* _Task brief_:
Beginning with the line that has "This screenshot has width=1440, height=784.", write out each line down to the end of the records below exactly, and include no pictures.

* _Records shown_:
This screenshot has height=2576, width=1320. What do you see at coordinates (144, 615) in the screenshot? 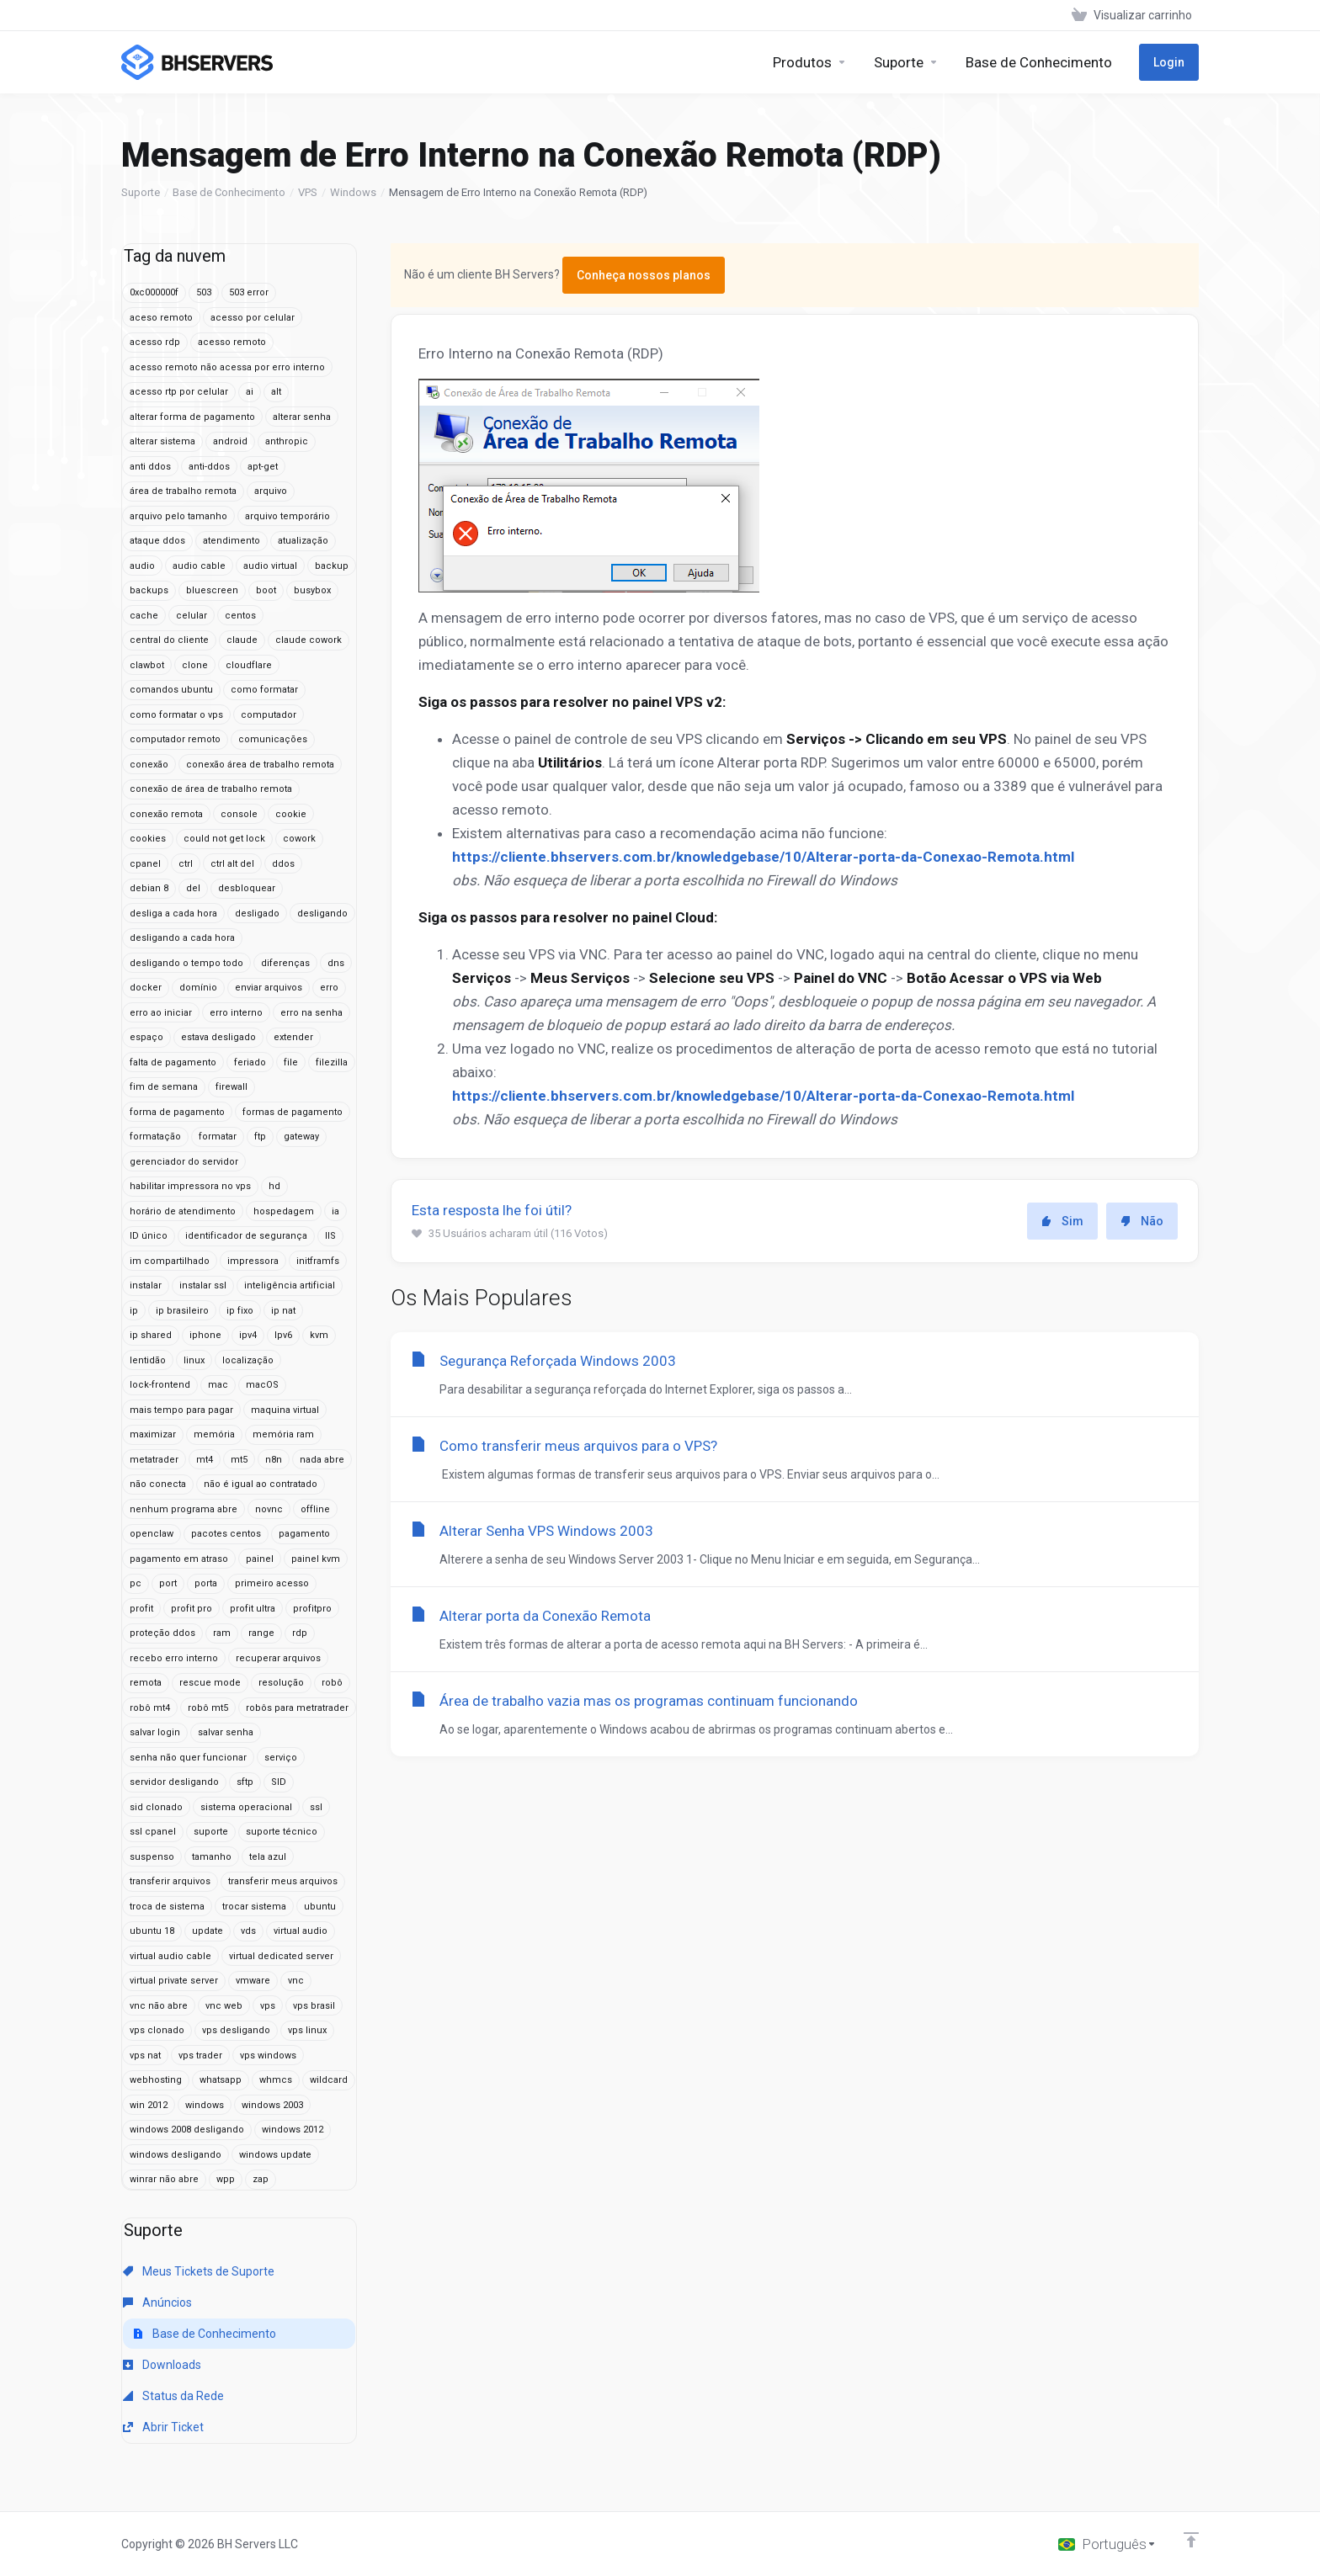
I see `cache` at bounding box center [144, 615].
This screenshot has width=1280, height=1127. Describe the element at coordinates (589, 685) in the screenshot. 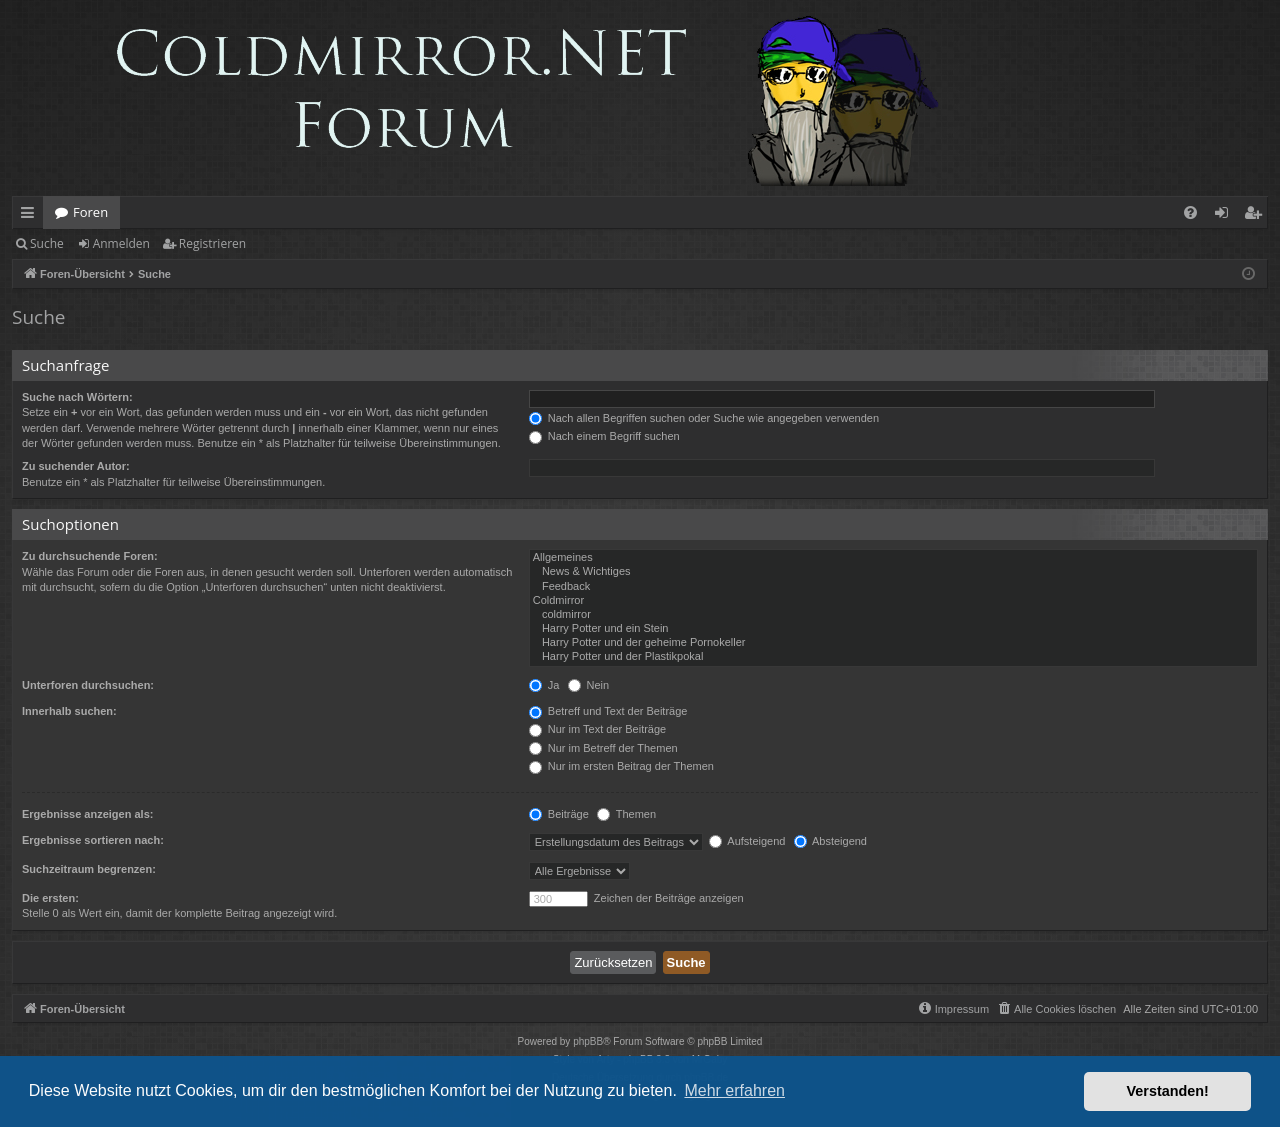

I see `Nein` at that location.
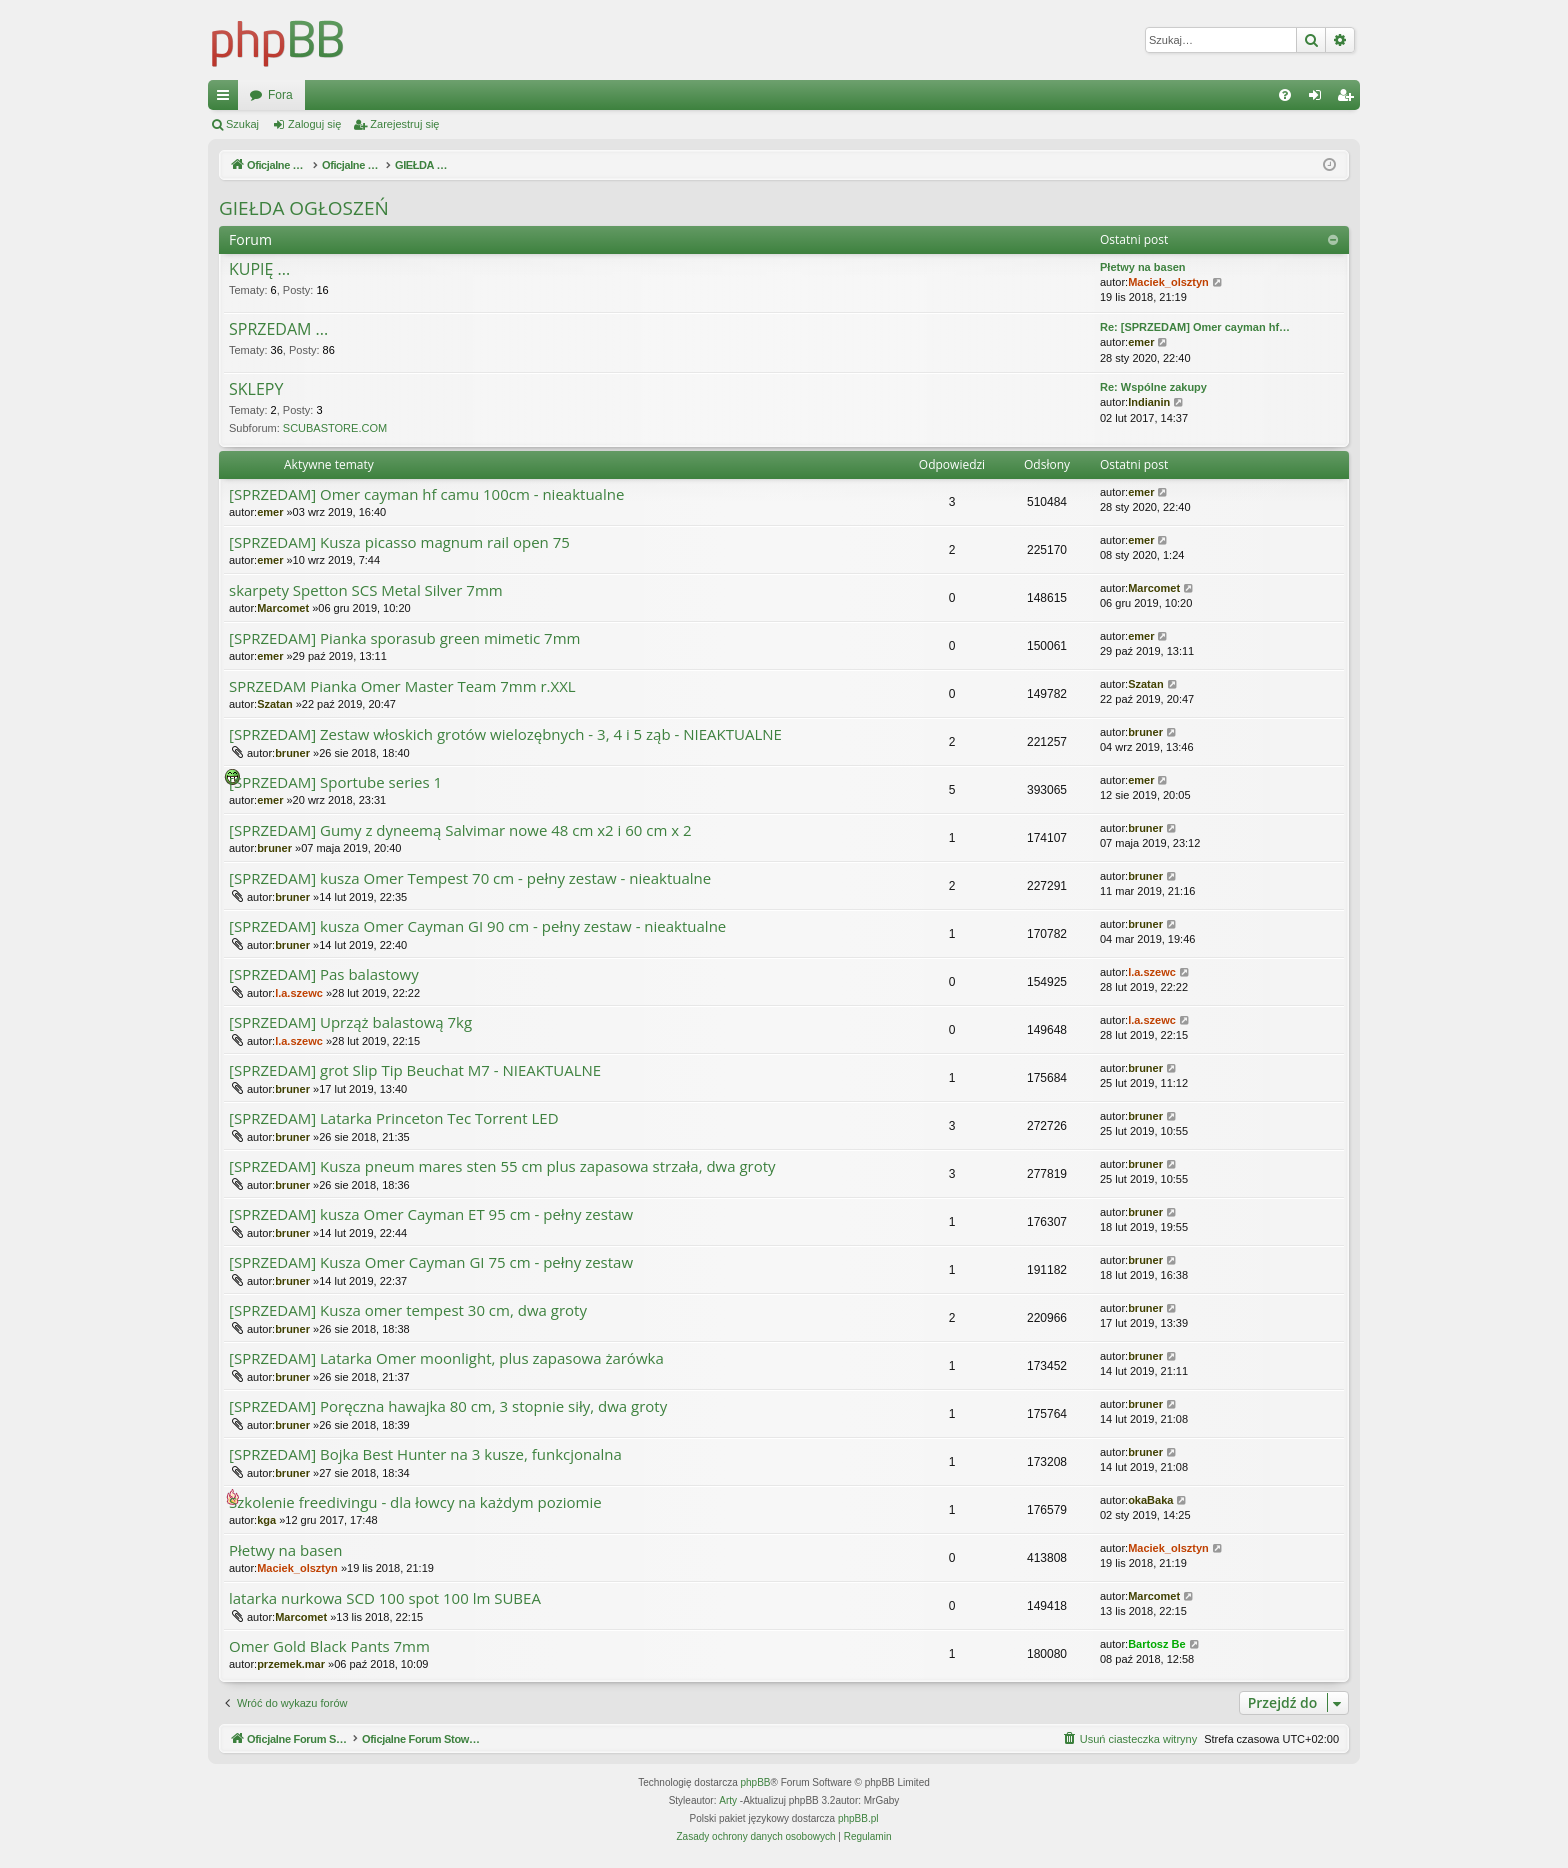  Describe the element at coordinates (1143, 267) in the screenshot. I see `Płetwy na basen` at that location.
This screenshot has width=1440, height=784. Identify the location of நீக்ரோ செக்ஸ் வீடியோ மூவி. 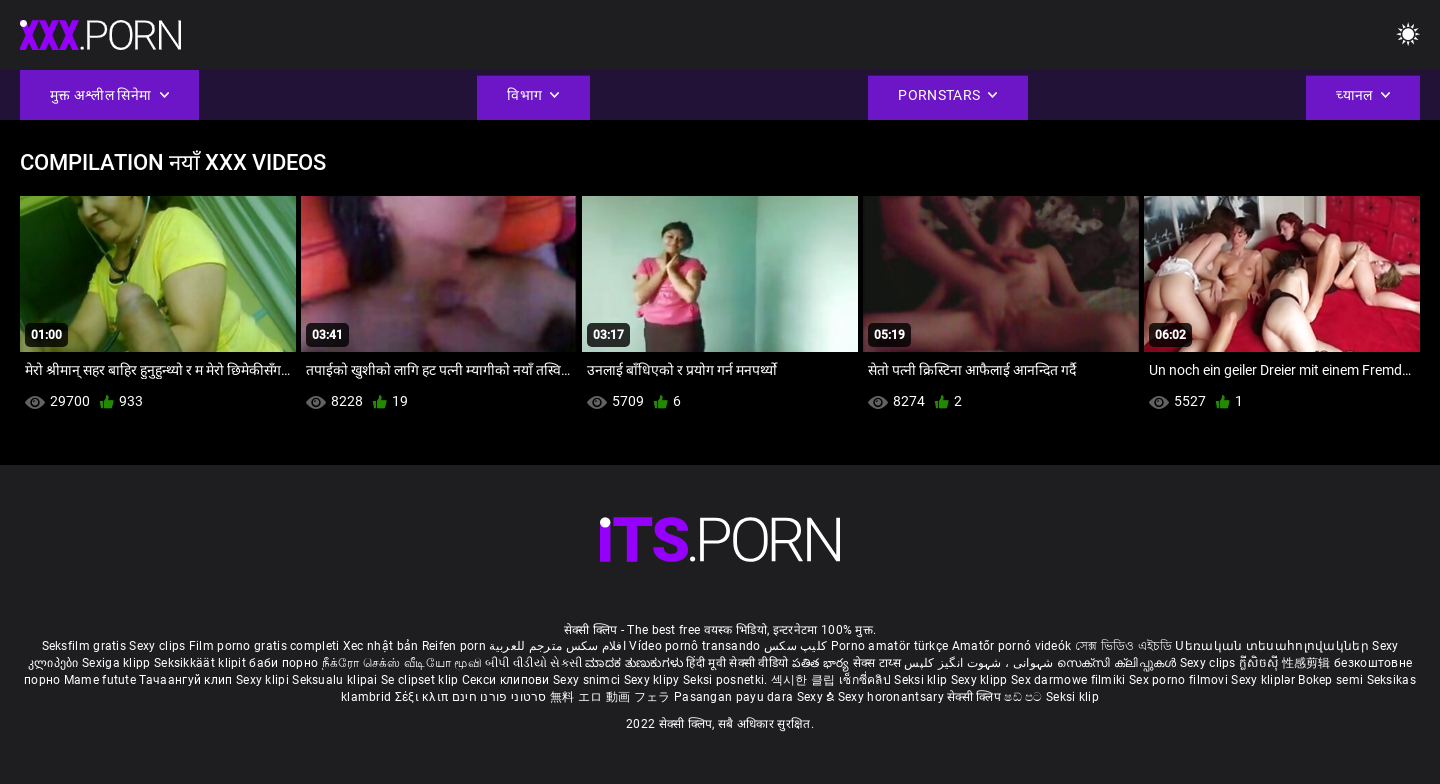
(402, 663).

* _Output of the task_:
This screenshot has width=1440, height=784. Identify the location of நீக்ரோ செக்ஸ் வீடியோ மூவி. 
(402, 663).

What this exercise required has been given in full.